Stored items:
▬▬▬▬▬▬▬▬▬▬

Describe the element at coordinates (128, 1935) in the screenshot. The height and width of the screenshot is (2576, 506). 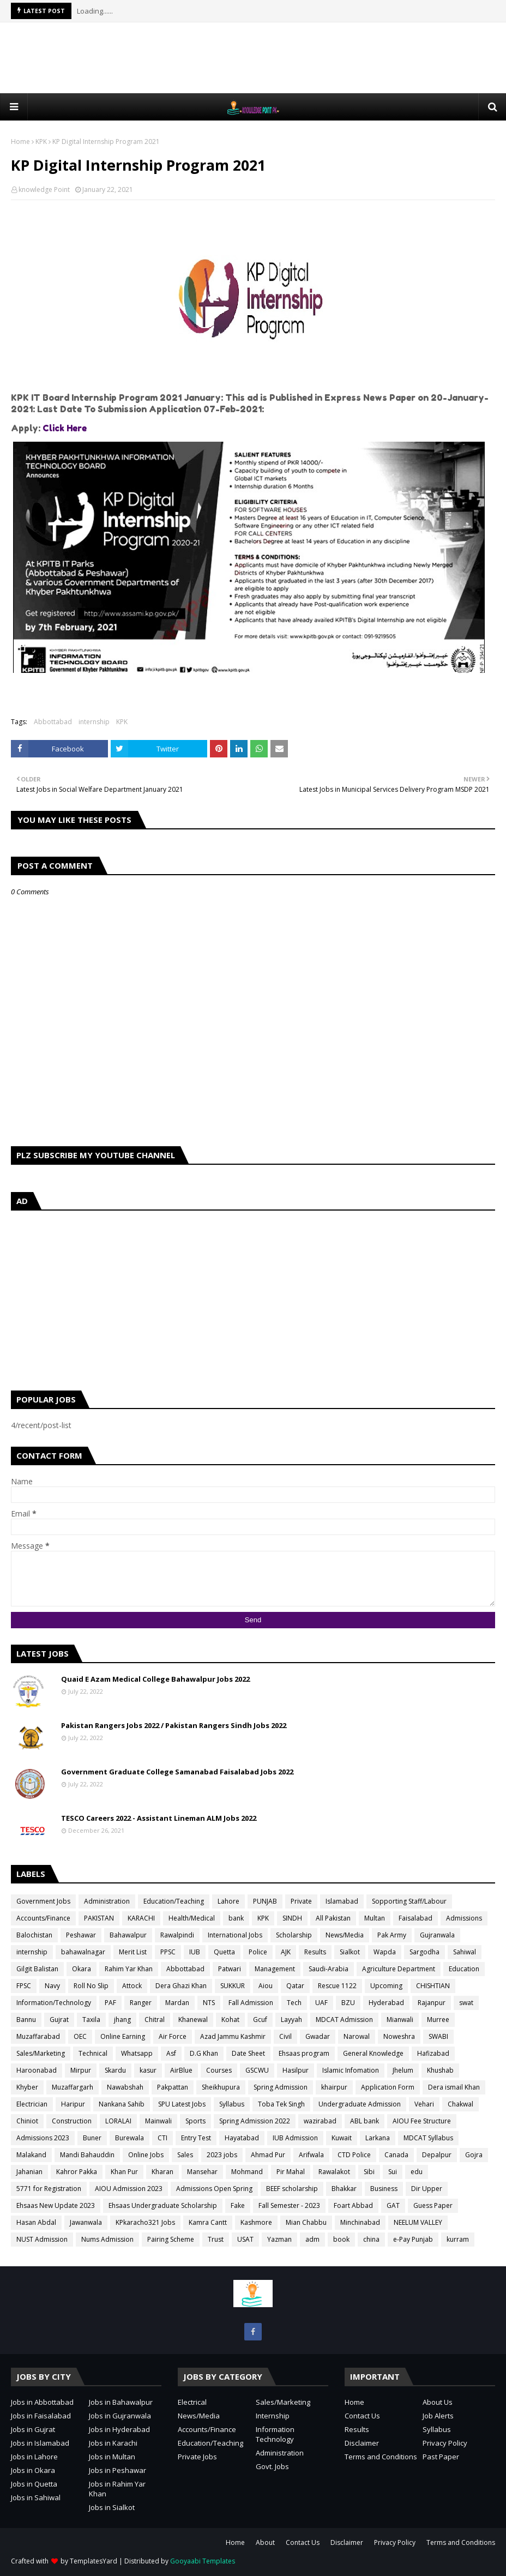
I see `Bahawalpur` at that location.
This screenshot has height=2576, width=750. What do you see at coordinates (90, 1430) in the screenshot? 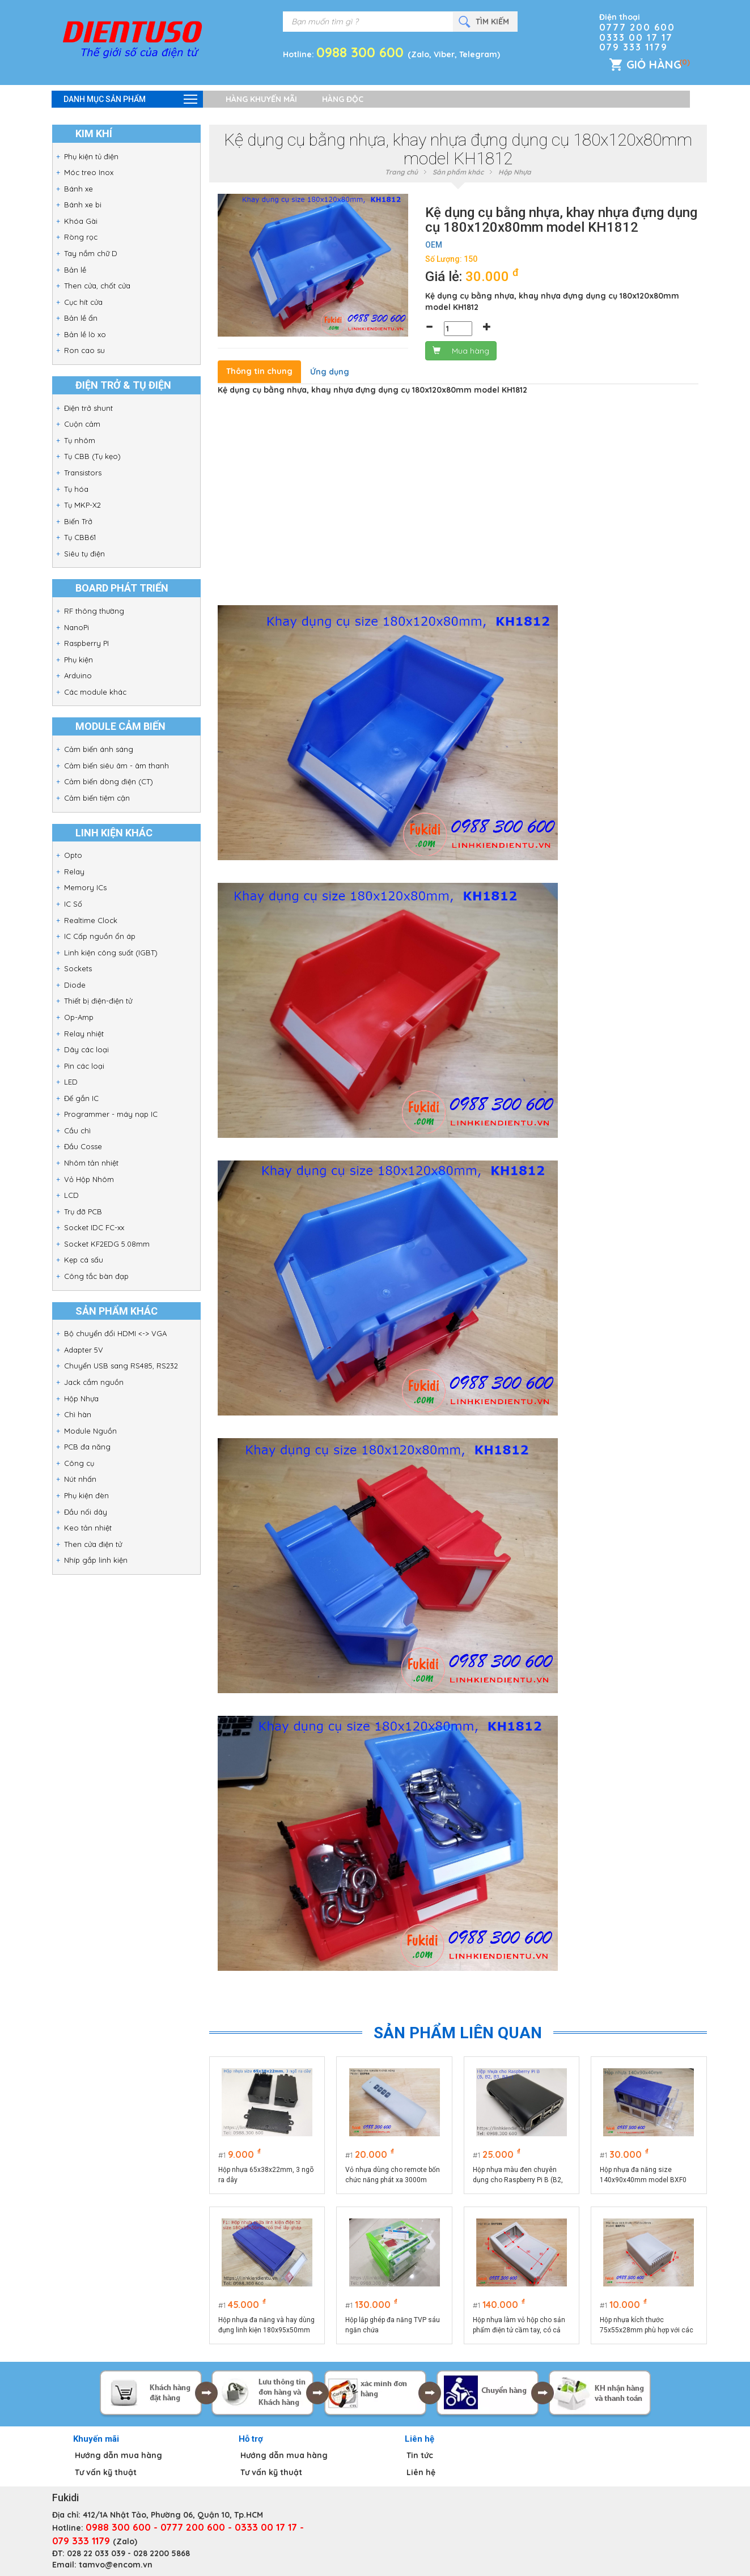
I see `Module Nguồn` at bounding box center [90, 1430].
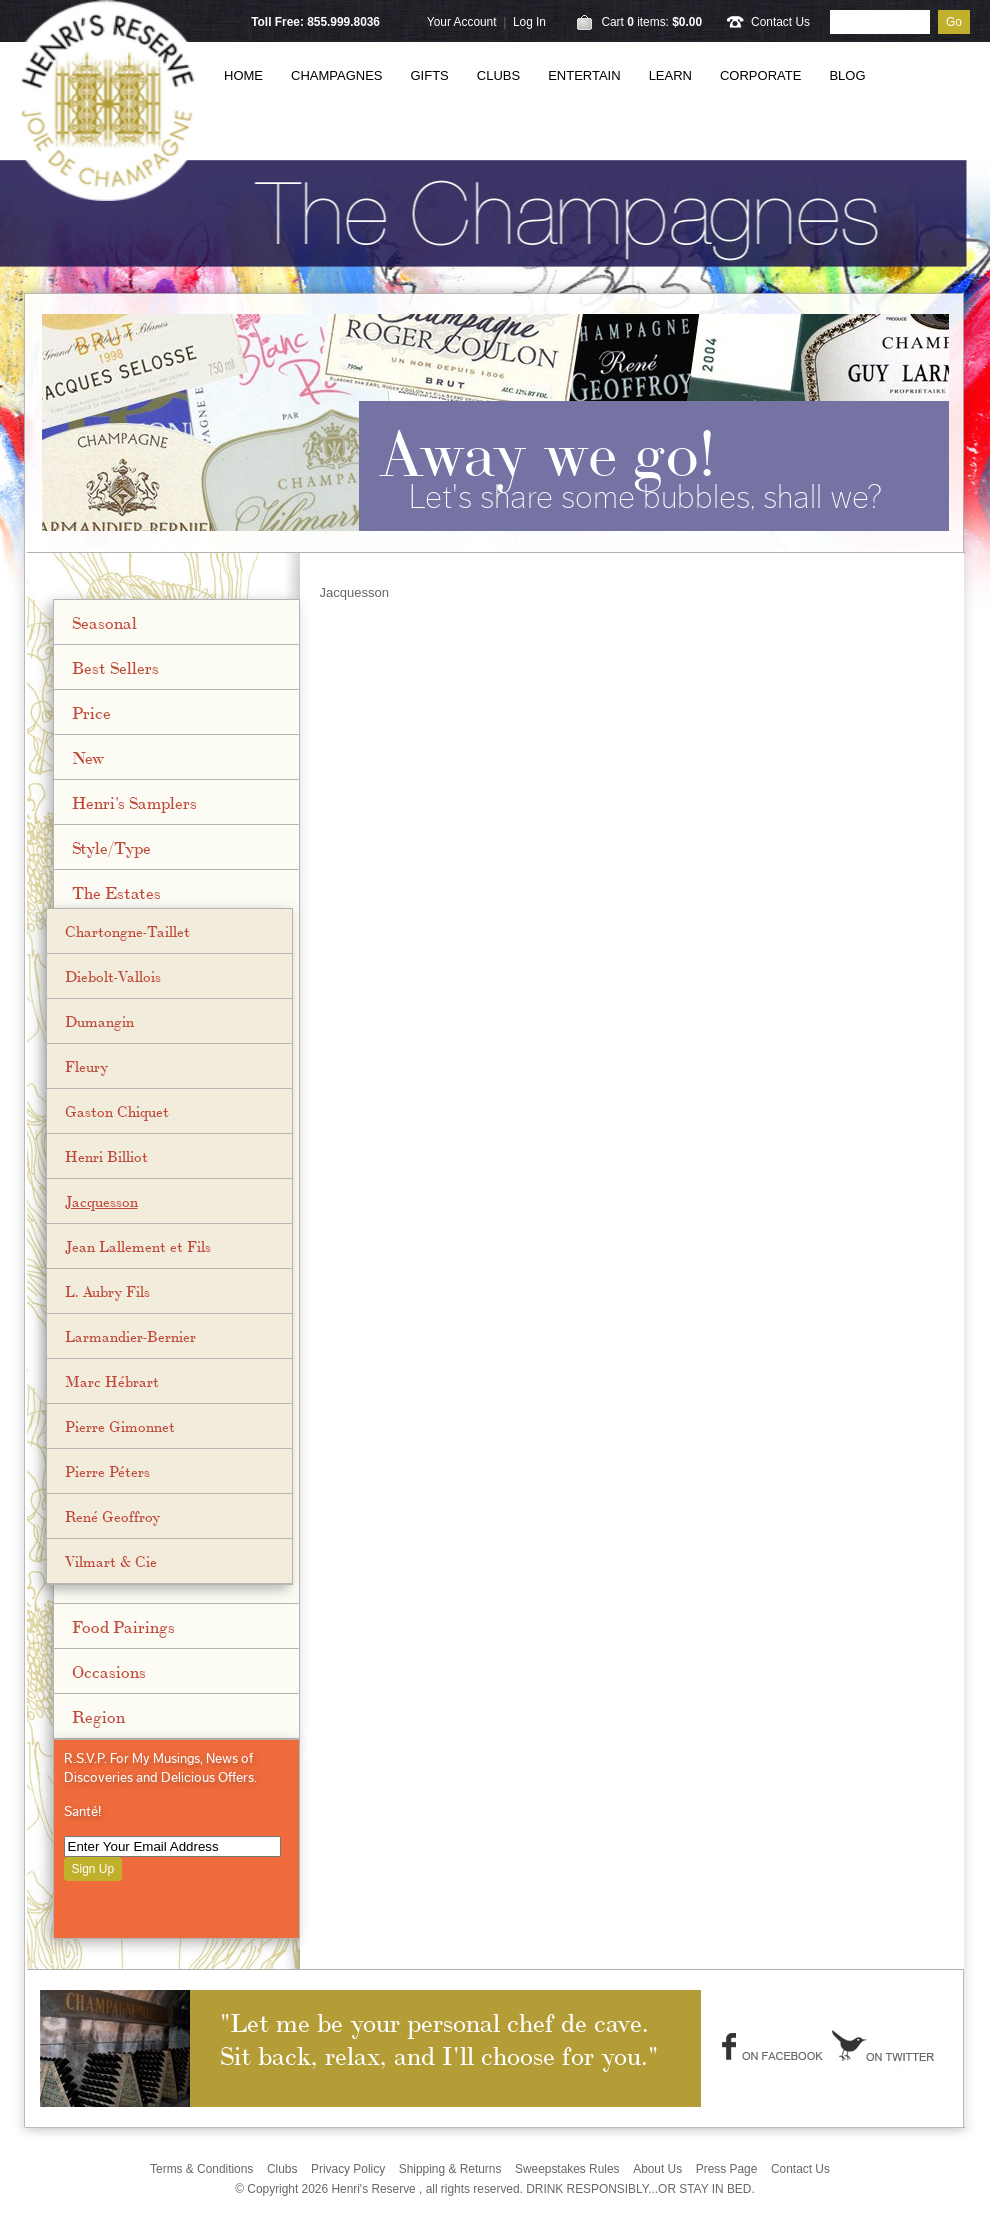 The height and width of the screenshot is (2224, 990). I want to click on Privacy Policy, so click(348, 2169).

▬▬▬▬▬▬▬▬▬▬

=== Exercise instructions ===
Reproduce the lines of the data that run from the one containing "This screenshot has" to the final line, both included, exactly as they appear and without the pictures.

=== Result ===
This screenshot has height=2576, width=750. What do you see at coordinates (90, 1430) in the screenshot? 
I see `Module Nguồn` at bounding box center [90, 1430].
 The height and width of the screenshot is (2224, 990). I want to click on Privacy Policy, so click(348, 2169).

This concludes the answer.